◆ **Work to be completed**: Show all lines from the records below in which the string "nuestra" is present.

***** Listed entries

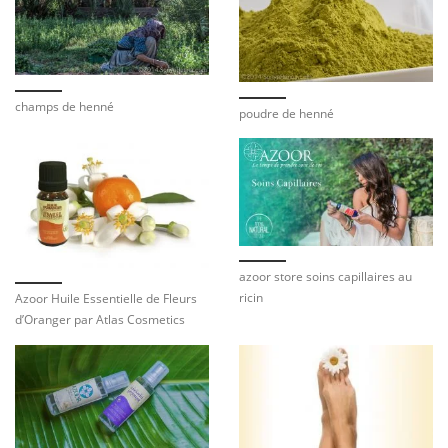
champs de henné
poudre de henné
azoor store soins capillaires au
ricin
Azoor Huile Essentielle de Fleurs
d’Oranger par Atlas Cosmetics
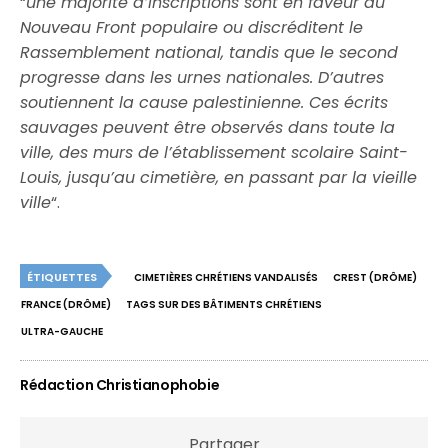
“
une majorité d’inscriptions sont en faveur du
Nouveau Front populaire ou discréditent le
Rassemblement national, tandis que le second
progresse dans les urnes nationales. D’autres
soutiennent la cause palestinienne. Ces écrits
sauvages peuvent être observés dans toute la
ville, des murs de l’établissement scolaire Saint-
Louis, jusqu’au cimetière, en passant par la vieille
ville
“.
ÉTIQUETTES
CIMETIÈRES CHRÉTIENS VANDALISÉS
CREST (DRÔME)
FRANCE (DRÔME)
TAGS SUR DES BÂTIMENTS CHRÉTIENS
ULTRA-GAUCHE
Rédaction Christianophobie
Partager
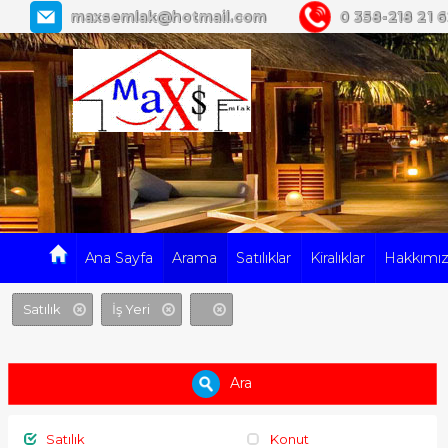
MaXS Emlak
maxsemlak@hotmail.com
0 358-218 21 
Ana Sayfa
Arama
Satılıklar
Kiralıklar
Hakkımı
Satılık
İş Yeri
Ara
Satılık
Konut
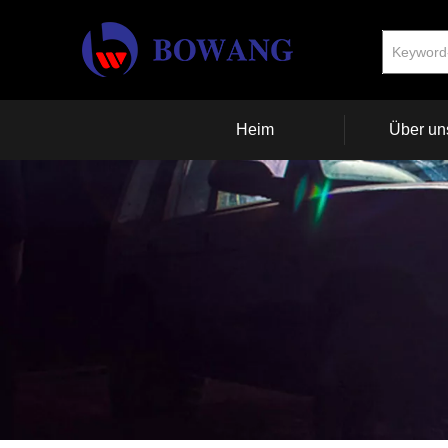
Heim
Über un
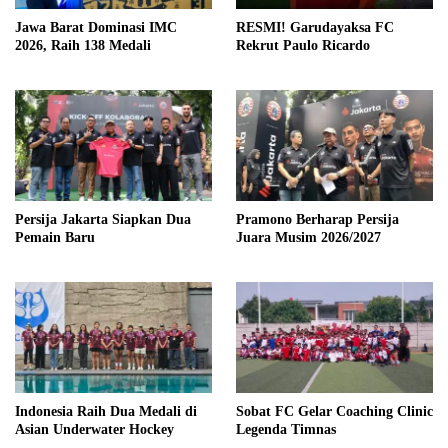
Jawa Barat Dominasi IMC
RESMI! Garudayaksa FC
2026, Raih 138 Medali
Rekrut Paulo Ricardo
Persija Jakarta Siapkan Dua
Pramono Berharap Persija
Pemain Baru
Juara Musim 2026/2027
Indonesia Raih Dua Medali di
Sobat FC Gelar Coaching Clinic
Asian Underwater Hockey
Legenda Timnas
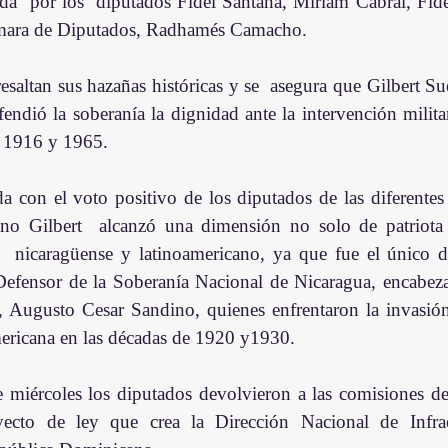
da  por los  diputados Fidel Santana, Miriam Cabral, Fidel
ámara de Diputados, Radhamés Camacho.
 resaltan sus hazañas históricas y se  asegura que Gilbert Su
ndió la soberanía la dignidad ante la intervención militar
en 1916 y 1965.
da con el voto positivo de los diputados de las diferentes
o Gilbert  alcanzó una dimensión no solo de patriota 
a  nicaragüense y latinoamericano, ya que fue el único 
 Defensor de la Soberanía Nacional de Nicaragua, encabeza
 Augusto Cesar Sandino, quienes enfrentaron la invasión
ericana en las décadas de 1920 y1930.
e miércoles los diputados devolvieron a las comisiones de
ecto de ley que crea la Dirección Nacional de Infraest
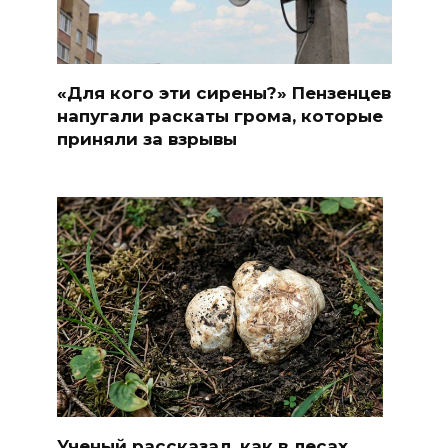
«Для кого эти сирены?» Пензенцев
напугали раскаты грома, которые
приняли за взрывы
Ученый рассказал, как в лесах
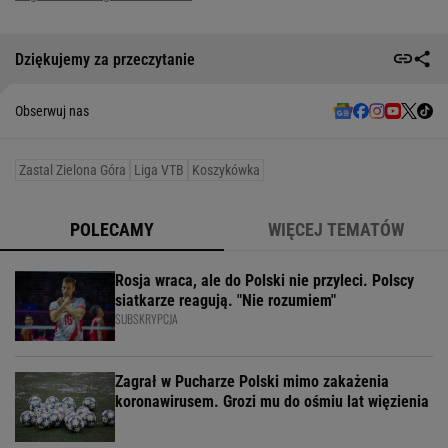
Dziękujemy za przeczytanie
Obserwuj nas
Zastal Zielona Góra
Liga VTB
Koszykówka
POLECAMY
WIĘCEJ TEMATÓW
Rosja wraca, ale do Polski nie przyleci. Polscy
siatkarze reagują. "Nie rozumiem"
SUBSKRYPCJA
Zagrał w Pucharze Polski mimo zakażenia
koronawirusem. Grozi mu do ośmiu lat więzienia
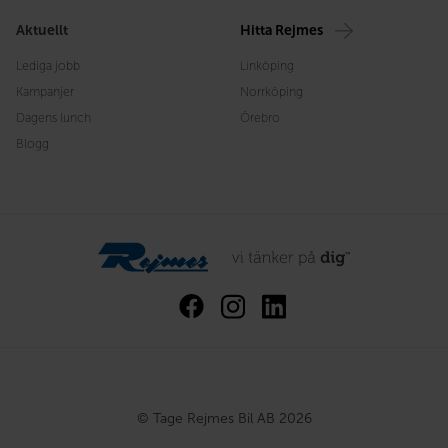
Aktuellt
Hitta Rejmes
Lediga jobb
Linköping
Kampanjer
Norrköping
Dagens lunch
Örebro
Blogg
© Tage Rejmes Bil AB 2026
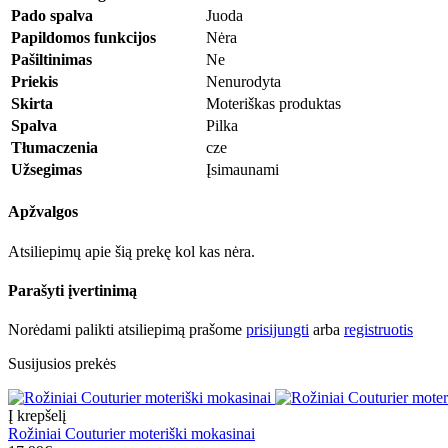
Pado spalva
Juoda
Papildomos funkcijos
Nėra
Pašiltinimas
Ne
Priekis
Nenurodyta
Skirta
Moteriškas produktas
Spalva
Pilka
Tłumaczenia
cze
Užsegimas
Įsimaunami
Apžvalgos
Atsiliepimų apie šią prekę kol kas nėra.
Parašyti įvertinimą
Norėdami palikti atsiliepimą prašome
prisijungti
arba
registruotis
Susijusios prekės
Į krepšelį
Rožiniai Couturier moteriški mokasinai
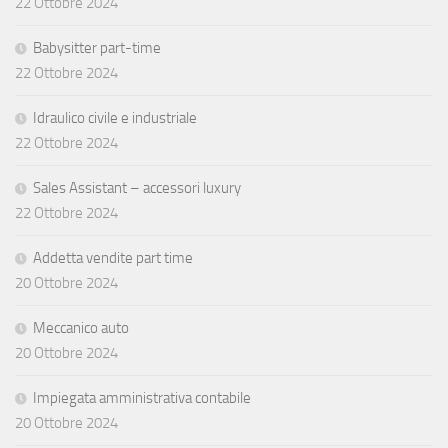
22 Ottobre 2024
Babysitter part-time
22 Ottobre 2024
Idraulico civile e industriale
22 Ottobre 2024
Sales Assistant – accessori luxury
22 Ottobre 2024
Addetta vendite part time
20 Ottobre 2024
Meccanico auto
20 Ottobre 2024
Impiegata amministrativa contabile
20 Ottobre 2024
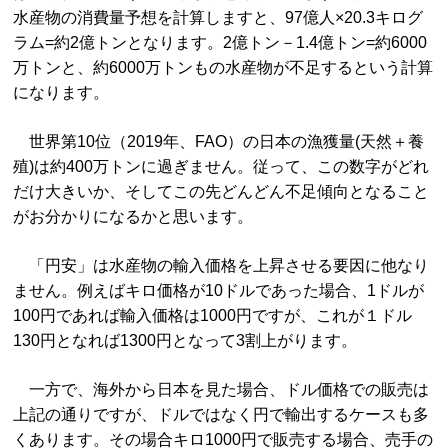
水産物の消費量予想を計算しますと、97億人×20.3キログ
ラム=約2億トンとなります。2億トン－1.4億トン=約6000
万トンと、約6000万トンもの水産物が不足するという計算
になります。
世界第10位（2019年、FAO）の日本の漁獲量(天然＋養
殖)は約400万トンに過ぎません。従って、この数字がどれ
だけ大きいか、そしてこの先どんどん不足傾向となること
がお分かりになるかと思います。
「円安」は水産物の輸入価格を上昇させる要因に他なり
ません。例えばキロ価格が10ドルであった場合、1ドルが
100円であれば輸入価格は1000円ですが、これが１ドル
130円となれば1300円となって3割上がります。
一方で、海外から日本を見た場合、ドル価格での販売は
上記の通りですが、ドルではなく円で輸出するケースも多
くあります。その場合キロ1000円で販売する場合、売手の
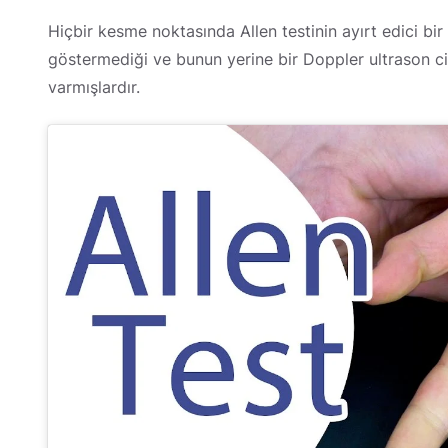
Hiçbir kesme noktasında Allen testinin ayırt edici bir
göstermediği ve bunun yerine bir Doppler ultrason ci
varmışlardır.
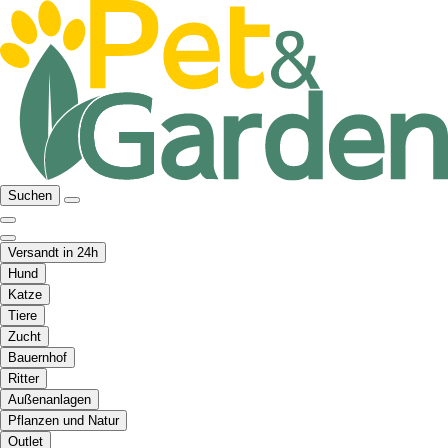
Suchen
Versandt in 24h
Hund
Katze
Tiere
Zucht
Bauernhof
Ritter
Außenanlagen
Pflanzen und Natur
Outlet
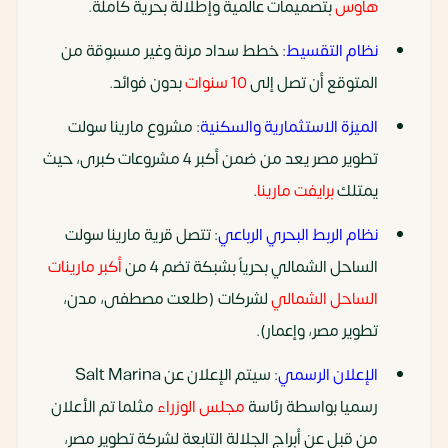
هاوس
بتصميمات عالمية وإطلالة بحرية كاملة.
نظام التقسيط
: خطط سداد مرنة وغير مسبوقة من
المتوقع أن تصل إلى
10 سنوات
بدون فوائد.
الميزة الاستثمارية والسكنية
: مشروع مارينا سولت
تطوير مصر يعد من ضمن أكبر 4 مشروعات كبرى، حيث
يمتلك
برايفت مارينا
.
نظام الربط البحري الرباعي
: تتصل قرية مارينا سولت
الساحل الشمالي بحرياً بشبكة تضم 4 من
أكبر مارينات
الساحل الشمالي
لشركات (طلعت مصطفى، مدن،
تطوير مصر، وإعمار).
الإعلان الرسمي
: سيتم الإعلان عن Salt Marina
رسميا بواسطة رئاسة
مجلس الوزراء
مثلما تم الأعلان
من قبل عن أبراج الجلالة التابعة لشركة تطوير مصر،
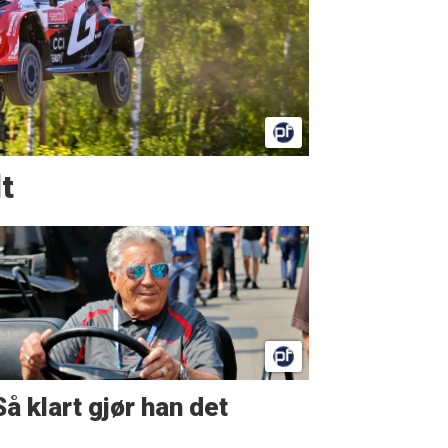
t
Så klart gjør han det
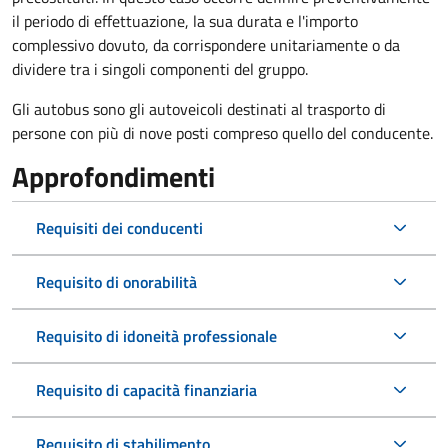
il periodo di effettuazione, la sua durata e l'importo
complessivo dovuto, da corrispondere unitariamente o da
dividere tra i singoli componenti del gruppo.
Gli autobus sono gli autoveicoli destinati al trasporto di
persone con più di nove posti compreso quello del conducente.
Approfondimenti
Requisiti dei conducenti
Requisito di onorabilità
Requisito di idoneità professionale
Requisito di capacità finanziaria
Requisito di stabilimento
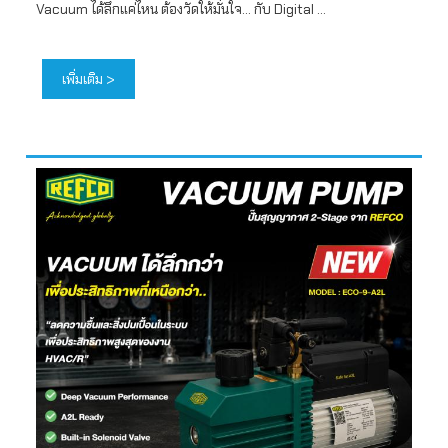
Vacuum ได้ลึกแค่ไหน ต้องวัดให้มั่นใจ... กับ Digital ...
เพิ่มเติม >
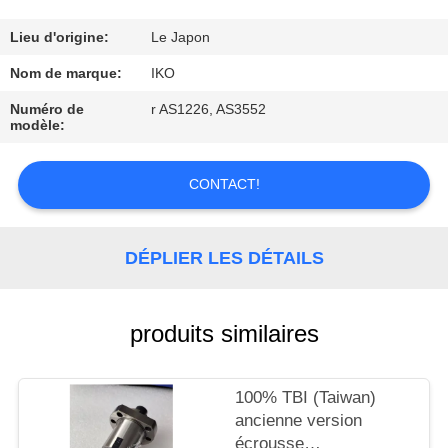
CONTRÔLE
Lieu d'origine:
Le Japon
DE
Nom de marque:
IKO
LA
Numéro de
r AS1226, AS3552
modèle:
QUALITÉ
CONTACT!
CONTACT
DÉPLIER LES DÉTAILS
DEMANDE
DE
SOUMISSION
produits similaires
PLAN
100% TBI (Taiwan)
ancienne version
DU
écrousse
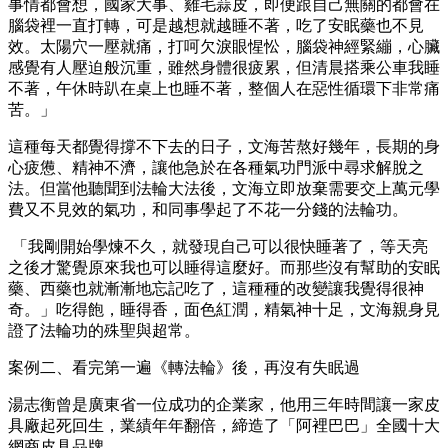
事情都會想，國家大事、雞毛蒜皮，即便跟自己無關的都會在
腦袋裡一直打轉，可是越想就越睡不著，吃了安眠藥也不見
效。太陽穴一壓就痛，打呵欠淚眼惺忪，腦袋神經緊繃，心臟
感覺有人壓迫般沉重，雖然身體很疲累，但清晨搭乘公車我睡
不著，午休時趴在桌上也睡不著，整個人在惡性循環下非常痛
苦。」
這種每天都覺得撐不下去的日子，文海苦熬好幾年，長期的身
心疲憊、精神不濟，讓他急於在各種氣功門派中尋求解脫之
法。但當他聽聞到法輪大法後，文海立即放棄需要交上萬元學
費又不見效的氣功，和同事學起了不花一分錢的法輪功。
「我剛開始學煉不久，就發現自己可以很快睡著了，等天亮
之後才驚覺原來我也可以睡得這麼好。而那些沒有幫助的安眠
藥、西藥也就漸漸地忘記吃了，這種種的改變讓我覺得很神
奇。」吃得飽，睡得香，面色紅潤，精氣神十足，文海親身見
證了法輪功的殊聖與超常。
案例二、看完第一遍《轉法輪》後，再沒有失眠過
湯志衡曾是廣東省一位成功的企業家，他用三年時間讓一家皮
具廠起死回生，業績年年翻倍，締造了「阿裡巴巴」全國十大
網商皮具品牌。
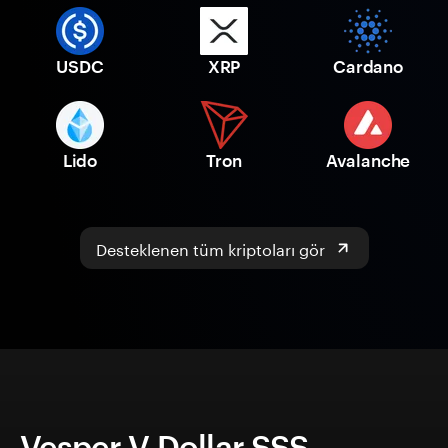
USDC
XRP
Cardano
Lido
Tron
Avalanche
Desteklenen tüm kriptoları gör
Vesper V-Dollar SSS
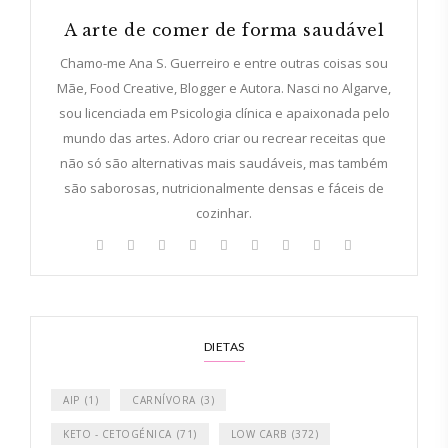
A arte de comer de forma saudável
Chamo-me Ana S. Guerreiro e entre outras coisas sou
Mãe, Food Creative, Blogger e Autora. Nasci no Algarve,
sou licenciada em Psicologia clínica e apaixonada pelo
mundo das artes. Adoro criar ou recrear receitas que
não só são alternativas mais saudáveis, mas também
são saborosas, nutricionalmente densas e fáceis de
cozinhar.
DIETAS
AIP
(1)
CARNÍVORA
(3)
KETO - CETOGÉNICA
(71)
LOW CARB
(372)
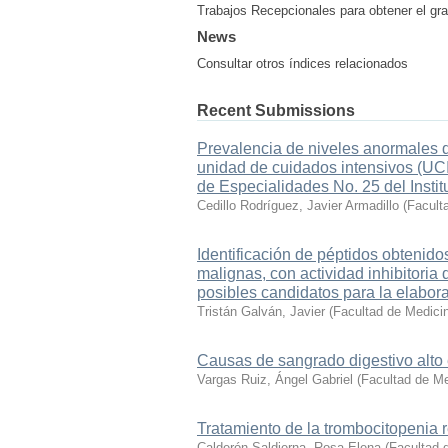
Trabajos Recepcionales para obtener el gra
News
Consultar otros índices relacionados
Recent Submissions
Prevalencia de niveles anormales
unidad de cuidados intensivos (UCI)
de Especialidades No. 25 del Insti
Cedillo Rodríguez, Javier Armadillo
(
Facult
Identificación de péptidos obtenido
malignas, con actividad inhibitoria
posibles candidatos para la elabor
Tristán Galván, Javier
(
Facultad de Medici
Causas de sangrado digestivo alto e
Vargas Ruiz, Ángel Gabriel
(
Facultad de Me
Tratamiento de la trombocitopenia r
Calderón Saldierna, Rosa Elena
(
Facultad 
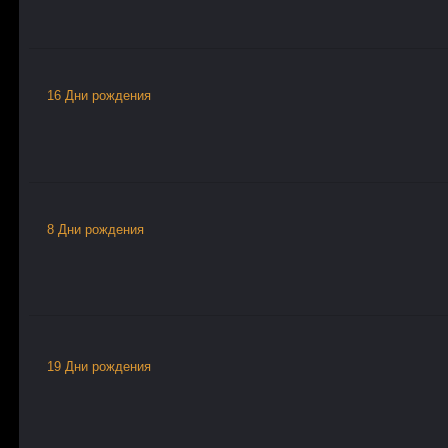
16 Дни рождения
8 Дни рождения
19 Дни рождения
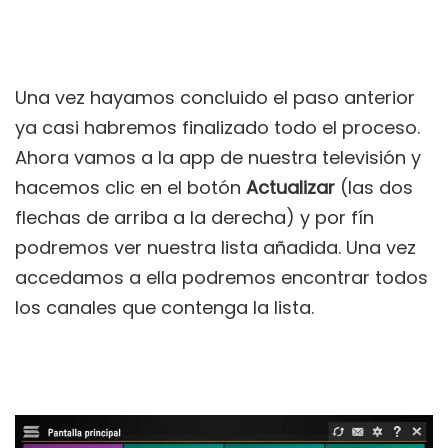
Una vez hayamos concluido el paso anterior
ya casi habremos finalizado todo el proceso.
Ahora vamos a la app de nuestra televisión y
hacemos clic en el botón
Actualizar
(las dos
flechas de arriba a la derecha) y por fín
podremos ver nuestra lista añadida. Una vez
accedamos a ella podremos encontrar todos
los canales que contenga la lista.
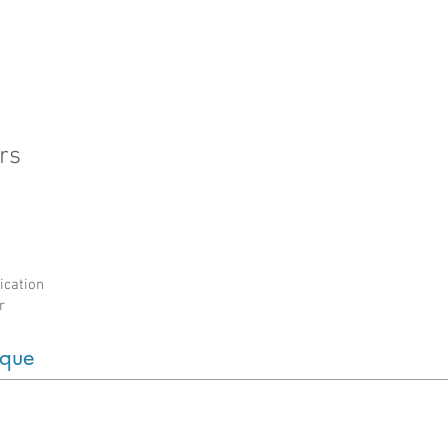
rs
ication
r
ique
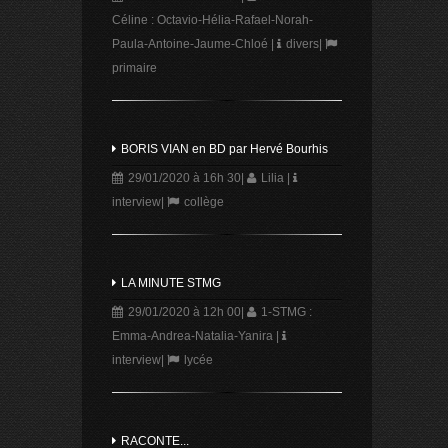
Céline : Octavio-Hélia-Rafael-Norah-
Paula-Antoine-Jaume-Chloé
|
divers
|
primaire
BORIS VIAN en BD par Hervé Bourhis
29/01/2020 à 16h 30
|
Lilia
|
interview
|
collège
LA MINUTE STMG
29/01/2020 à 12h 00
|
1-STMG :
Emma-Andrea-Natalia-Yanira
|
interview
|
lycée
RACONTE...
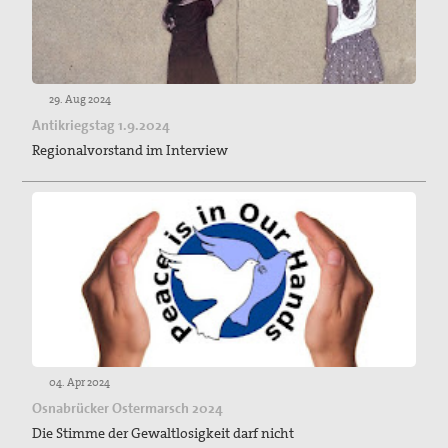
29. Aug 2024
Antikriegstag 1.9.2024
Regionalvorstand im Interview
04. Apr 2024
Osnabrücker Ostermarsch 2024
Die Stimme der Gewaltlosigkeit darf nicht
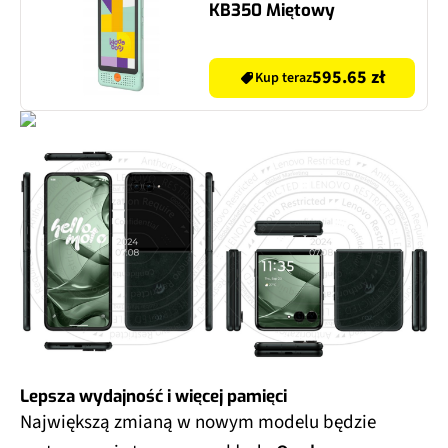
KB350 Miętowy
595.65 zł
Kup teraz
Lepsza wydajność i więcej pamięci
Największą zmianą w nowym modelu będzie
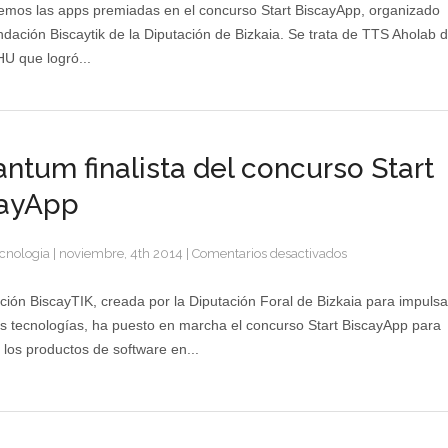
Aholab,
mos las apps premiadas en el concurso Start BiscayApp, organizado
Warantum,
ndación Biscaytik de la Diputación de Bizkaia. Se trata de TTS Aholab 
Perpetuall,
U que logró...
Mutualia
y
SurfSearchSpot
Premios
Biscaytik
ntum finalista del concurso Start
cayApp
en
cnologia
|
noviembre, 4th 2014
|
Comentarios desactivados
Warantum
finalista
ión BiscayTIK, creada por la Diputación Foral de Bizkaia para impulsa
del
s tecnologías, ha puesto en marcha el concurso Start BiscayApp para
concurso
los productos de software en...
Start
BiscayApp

**********

◆ **Result of this task**:
Ahora vamos a la app de nuestra televisión y
podremos ver nuestra lista añadida. Una vez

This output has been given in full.